→ Work instruction:
Leave the pictures out, and transcribe the material below exactly from the line with "ností rezervace." to the line with "Les inscriptions se", both lines included.

→ Given entries:
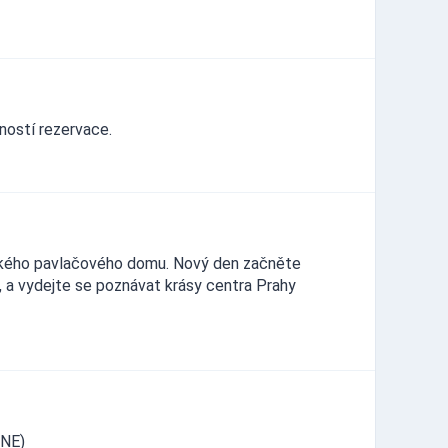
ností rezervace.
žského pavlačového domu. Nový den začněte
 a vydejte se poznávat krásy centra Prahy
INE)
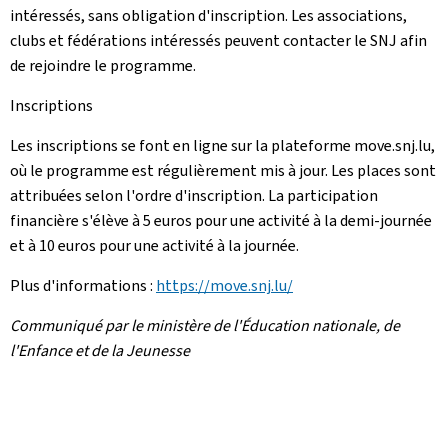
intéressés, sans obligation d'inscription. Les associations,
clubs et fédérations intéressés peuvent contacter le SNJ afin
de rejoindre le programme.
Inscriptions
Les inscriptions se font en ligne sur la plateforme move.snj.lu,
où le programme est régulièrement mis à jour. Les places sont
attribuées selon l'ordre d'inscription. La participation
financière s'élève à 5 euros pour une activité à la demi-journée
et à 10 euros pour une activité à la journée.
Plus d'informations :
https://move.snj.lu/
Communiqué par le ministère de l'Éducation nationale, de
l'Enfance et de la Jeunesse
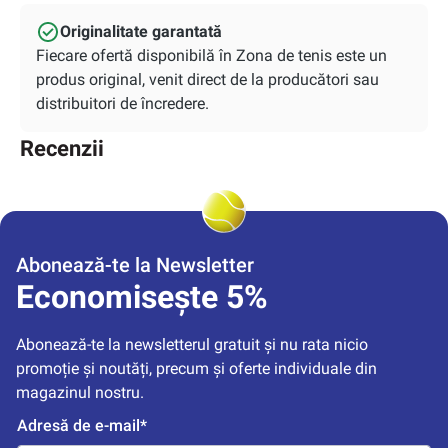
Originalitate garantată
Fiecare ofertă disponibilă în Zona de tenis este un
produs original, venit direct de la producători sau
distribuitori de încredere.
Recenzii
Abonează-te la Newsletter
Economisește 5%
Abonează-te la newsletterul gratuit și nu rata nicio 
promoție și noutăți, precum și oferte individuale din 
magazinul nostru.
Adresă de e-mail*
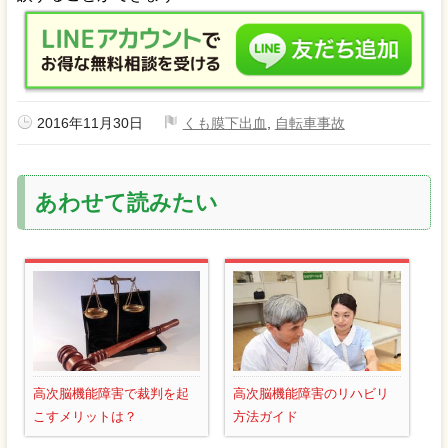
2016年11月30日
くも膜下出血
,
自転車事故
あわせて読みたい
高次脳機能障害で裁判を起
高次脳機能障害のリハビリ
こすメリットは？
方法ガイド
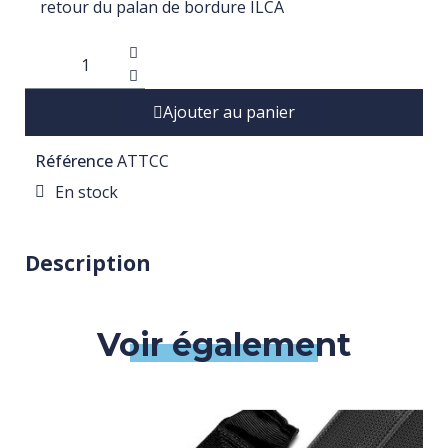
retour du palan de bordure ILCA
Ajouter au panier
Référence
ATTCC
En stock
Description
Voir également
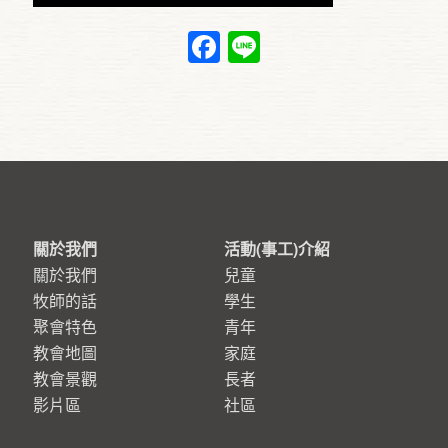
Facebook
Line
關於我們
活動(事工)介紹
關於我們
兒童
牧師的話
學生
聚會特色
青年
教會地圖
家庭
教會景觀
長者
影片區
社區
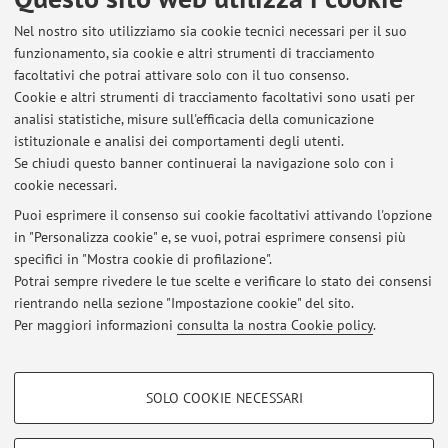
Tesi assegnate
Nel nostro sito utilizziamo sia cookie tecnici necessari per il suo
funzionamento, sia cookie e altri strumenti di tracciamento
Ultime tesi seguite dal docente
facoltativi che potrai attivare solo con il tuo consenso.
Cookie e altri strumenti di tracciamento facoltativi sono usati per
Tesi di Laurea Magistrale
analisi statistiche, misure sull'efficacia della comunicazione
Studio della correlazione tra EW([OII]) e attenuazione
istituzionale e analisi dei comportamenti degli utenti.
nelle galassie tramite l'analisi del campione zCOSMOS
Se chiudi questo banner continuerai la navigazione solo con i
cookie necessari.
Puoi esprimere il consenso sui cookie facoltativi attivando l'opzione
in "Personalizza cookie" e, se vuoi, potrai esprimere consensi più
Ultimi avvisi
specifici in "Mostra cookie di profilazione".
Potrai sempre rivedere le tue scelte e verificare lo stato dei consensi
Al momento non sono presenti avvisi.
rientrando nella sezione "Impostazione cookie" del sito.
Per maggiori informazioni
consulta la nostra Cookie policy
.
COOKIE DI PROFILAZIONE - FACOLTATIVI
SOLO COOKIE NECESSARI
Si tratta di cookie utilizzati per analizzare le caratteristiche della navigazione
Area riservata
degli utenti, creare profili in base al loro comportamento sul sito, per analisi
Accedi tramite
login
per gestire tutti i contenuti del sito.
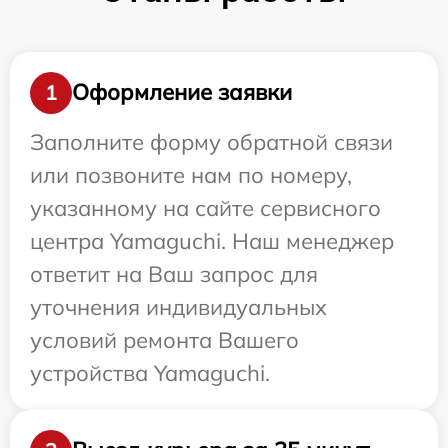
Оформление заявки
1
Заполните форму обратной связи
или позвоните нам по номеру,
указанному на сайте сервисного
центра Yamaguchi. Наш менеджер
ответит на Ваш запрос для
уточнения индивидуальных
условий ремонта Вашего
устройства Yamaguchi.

---

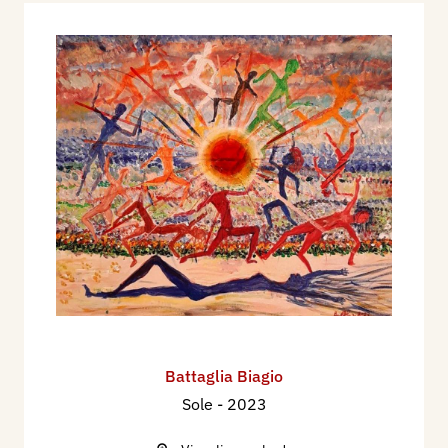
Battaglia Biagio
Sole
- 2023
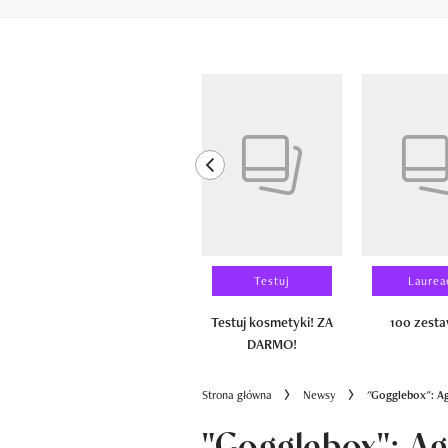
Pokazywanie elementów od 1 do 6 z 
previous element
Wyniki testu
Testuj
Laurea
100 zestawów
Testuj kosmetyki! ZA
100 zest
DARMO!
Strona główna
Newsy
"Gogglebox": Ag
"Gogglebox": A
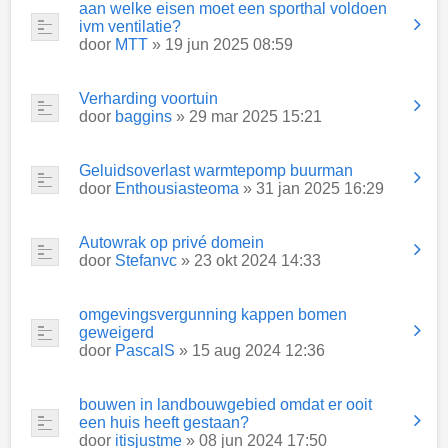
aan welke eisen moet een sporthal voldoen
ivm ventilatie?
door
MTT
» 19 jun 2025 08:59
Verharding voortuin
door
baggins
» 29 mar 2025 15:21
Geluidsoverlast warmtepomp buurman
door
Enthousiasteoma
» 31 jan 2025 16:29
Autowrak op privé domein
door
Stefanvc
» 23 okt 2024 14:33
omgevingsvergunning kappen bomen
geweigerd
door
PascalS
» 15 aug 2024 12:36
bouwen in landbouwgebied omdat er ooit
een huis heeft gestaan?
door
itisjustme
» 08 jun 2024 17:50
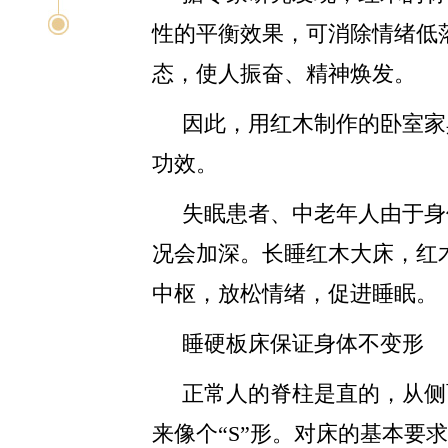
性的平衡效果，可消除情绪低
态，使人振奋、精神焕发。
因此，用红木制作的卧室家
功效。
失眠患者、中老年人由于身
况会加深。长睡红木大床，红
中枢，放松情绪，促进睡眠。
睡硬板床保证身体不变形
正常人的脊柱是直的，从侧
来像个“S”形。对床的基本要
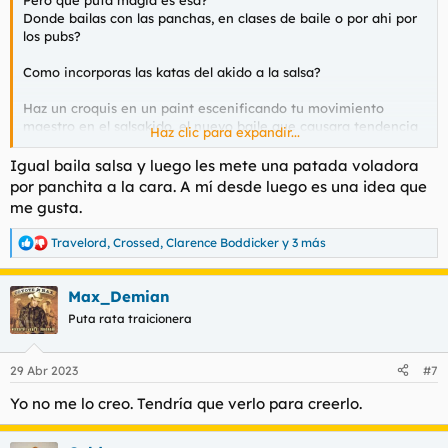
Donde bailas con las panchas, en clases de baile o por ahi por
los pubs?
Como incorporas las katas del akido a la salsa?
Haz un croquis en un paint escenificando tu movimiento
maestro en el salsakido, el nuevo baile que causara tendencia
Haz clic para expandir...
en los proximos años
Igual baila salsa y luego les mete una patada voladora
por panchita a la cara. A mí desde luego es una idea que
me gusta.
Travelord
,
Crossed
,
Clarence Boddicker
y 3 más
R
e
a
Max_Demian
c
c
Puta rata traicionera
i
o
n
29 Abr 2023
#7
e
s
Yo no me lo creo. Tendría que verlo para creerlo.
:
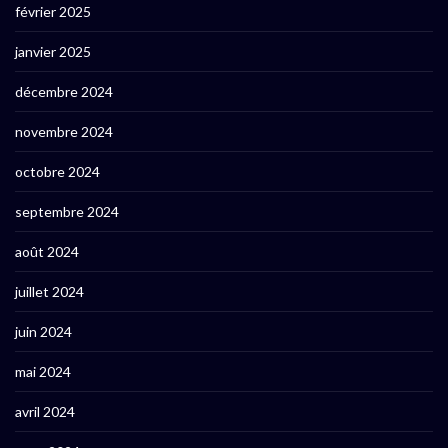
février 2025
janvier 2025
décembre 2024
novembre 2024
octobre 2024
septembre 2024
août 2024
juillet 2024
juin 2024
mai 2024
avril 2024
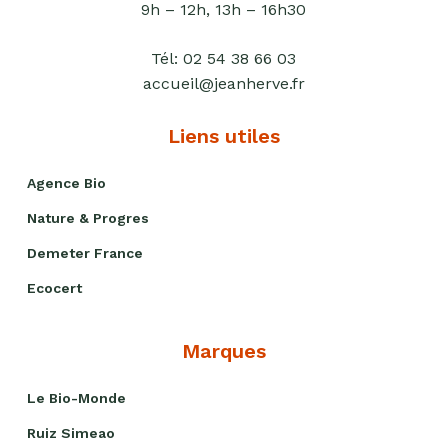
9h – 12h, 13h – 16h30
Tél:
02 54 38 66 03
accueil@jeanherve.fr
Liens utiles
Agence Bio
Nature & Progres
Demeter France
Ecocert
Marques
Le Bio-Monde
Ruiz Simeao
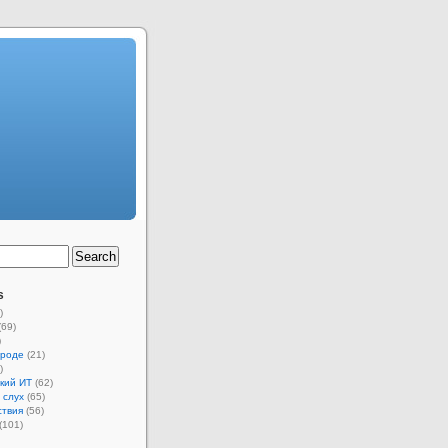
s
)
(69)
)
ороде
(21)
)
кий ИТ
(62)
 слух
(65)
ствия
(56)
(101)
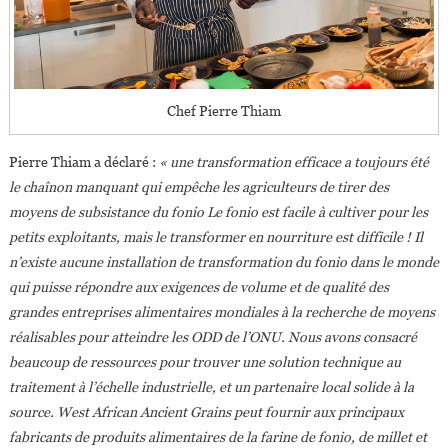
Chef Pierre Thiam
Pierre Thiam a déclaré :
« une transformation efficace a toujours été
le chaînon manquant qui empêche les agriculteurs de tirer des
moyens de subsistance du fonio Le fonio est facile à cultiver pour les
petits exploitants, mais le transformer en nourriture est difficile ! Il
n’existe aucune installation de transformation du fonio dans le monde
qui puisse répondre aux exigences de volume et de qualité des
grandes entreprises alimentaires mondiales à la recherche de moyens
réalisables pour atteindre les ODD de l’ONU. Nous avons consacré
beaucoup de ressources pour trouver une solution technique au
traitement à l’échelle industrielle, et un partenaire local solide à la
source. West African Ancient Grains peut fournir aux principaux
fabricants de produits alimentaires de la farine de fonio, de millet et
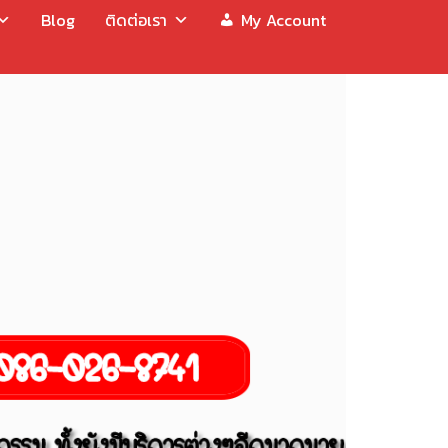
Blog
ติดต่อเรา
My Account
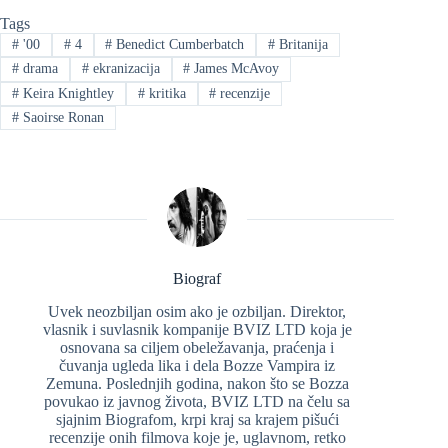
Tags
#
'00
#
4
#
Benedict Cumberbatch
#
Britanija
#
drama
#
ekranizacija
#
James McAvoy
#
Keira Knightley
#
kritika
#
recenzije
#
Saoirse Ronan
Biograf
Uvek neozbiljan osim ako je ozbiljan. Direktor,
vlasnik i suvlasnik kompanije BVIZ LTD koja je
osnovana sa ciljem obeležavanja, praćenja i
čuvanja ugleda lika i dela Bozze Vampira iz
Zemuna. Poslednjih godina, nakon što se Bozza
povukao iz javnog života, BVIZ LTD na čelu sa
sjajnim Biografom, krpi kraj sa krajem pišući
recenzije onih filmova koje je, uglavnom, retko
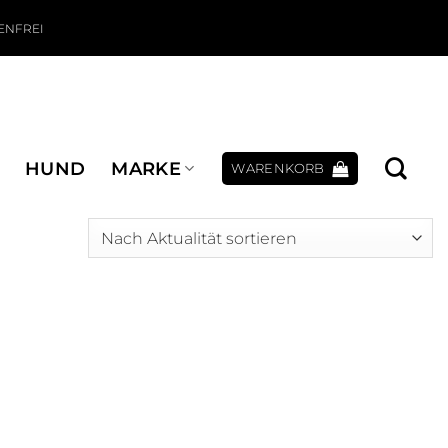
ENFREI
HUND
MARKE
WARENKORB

--

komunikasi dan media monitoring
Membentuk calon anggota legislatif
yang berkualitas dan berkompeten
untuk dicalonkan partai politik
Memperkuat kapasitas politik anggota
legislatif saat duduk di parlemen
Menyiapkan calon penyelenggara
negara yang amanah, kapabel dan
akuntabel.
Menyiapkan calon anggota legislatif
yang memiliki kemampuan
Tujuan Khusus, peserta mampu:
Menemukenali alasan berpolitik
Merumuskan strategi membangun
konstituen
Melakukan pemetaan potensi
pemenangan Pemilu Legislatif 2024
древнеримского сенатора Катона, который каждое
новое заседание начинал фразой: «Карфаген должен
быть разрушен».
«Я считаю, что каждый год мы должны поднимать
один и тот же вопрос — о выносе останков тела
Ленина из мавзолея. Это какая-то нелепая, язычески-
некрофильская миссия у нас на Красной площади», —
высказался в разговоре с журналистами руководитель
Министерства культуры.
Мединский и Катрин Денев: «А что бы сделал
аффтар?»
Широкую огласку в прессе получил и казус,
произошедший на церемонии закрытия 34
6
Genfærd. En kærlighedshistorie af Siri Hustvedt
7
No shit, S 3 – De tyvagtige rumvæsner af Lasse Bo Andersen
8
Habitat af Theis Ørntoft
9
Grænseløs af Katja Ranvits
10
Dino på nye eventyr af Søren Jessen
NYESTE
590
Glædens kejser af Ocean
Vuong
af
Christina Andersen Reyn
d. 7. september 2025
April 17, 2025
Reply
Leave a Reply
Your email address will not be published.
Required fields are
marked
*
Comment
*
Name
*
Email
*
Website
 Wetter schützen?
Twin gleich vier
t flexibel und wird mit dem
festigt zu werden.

→ Exercise response:
ností rezervace.
žského pavlačového domu. Nový den začněte
 a vydejte se poznávat krásy centra Prahy
INE)
intéressés, sans obligation d'inscription. Les associations,
clubs et fédérations intéressés peuvent contacter le SNJ afin
de rejoindre le programme.
Inscriptions
Les inscriptions se font en ligne sur la plateforme move.snj.lu,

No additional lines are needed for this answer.